What the task requires:
Among the entries below, please repeat exactly and only the lines from the line containing "在此浏览器中保存我的显示名称、邮箱地址和网站地址，" to the line containing "were spend­ing, in or­der to know who works", both lines included.

*** Source material

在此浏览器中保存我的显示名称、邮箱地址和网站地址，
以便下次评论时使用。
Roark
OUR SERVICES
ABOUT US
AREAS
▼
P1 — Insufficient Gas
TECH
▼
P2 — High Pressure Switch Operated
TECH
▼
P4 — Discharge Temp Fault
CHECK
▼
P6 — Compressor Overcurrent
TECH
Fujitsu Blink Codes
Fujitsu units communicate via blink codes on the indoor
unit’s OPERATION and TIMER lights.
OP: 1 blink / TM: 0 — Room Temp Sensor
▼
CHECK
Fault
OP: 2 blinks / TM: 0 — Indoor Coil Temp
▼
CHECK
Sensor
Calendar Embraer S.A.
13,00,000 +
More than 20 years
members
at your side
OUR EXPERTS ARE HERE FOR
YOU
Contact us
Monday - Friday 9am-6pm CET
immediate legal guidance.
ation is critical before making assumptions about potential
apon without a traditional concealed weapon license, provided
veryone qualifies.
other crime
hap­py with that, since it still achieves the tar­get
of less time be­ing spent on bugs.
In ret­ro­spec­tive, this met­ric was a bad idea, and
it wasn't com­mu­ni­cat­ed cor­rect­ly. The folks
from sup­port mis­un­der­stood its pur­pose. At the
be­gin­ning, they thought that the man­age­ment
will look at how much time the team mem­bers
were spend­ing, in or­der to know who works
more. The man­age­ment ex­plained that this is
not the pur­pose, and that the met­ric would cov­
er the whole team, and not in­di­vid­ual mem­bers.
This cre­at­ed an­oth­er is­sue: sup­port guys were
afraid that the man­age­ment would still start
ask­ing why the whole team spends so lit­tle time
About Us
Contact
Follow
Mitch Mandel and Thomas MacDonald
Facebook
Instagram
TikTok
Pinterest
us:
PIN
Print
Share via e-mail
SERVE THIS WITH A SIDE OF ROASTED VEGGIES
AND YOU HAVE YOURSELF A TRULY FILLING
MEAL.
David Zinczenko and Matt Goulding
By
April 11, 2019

******
*** Source material

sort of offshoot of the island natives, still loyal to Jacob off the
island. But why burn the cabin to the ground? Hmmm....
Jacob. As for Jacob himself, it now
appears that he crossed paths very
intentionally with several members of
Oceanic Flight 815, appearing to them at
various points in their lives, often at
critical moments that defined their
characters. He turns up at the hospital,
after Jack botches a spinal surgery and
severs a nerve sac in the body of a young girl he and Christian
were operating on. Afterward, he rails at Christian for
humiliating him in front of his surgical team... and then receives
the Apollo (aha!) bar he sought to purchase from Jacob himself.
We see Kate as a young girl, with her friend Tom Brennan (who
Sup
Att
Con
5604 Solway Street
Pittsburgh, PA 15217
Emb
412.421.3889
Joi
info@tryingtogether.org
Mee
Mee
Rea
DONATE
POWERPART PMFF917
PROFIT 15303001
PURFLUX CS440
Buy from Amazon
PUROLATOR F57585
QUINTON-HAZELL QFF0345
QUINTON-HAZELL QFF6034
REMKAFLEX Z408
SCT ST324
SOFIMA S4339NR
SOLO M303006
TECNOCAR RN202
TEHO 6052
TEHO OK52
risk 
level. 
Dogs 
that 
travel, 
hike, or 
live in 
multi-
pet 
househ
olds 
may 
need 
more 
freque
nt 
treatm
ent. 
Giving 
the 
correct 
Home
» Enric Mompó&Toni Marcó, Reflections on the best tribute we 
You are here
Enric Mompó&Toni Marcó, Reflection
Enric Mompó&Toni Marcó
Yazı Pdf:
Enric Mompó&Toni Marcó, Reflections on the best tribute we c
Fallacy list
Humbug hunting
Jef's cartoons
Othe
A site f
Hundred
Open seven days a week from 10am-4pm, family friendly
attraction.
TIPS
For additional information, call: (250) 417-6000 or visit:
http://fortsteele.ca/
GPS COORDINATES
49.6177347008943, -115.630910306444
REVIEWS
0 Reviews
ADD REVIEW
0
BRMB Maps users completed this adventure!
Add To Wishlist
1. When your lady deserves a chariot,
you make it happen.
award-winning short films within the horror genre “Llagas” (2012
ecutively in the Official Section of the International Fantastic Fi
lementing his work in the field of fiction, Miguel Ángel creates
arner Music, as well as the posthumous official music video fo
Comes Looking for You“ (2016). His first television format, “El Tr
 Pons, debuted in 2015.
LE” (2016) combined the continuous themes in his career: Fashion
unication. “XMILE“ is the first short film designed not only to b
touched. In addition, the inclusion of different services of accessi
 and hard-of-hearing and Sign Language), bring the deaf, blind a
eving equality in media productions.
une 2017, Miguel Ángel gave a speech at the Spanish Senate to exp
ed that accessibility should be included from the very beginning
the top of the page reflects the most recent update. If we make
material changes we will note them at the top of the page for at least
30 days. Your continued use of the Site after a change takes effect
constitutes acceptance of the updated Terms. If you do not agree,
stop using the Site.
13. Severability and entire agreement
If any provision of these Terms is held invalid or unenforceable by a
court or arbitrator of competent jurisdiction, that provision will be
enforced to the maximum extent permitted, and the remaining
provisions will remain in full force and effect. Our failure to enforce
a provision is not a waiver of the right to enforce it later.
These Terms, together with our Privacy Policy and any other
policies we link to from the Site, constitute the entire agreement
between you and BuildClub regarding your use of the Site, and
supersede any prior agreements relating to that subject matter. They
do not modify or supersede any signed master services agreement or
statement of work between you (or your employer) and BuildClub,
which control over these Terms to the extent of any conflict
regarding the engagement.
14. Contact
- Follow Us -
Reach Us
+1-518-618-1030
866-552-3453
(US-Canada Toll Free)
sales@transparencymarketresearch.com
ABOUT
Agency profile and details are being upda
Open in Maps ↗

******
*** Source material

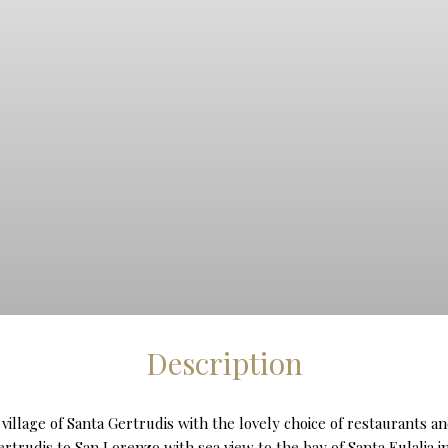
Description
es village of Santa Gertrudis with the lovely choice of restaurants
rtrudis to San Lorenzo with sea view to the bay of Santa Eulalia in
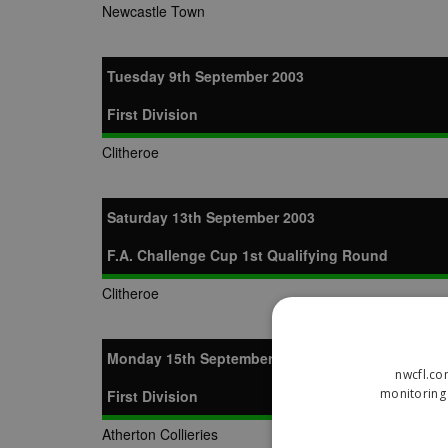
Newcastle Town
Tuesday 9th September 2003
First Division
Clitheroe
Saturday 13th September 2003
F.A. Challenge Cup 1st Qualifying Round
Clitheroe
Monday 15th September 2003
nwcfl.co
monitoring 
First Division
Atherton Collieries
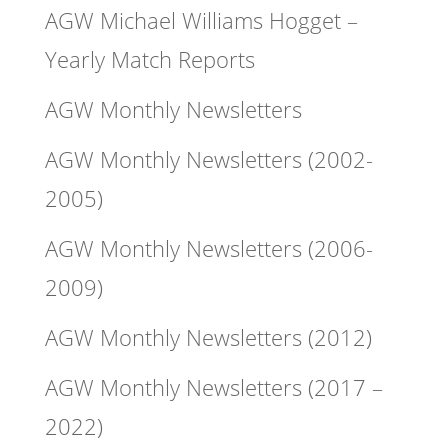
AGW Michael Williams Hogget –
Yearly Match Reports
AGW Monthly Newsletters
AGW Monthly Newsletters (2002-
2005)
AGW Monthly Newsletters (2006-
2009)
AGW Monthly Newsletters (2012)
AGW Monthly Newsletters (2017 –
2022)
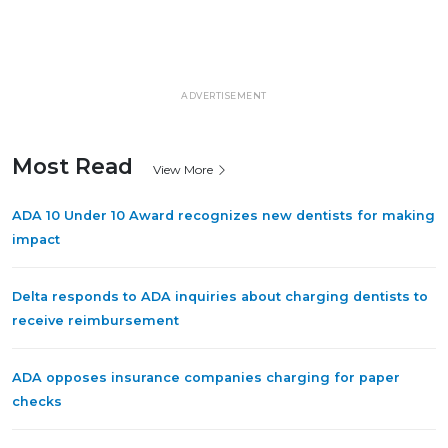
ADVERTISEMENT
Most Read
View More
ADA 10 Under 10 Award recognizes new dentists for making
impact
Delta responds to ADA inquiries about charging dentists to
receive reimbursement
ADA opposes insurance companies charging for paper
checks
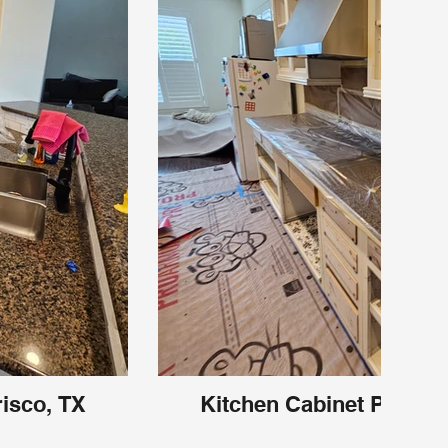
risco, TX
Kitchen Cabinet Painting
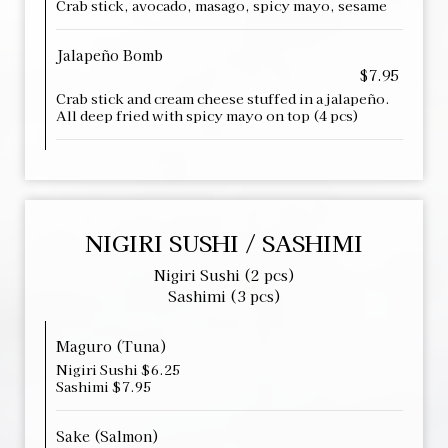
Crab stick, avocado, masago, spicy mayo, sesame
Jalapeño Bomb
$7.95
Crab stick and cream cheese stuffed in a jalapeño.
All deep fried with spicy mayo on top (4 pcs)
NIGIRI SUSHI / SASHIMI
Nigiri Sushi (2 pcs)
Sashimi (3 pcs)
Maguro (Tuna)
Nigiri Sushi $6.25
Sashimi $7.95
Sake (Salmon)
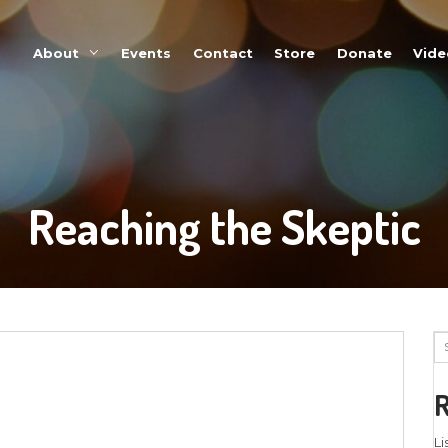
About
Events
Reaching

******

Solution for this exercise:
在此浏览器中保存我的显示名称、邮箱地址和网站地址，
以便下次评论时使用。
Roark
OUR SERVICES
ABOUT US
AREAS
▼
P1 — Insufficient Gas
TECH
▼
P2 — High Pressure Switch Operated
TECH
▼
P4 — Discharge Temp Fault
CHECK
▼
P6 — Compressor Overcurrent
TECH
Fujitsu Blink Codes
Fujitsu units communicate via blink codes on the indoor
unit’s OPERATION and TIMER lights.
OP: 1 blink / TM: 0 — Room Temp Sensor
▼
CHECK
Fault
OP: 2 blinks / TM: 0 — Indoor Coil Temp
▼
CHECK
Sensor
Calendar Embraer S.A.
13,00,000 +
More than 20 years
members
at your side
OUR EXPERTS ARE HERE FOR
YOU
Contact us
Monday - Friday 9am-6pm CET
immediate legal guidance.
ation is critical before making assumptions about potential
apon without a traditional concealed weapon license, provided
veryone qualifies.
other crime
hap­py with that, since it still achieves the tar­get
of less time be­ing spent on bugs.
In ret­ro­spec­tive, this met­ric was a bad idea, and
it wasn't com­mu­ni­cat­ed cor­rect­ly. The folks
from sup­port mis­un­der­stood its pur­pose. At the
be­gin­ning, they thought that the man­age­ment
will look at how much time the team mem­bers
were spend­ing, in or­der to know who works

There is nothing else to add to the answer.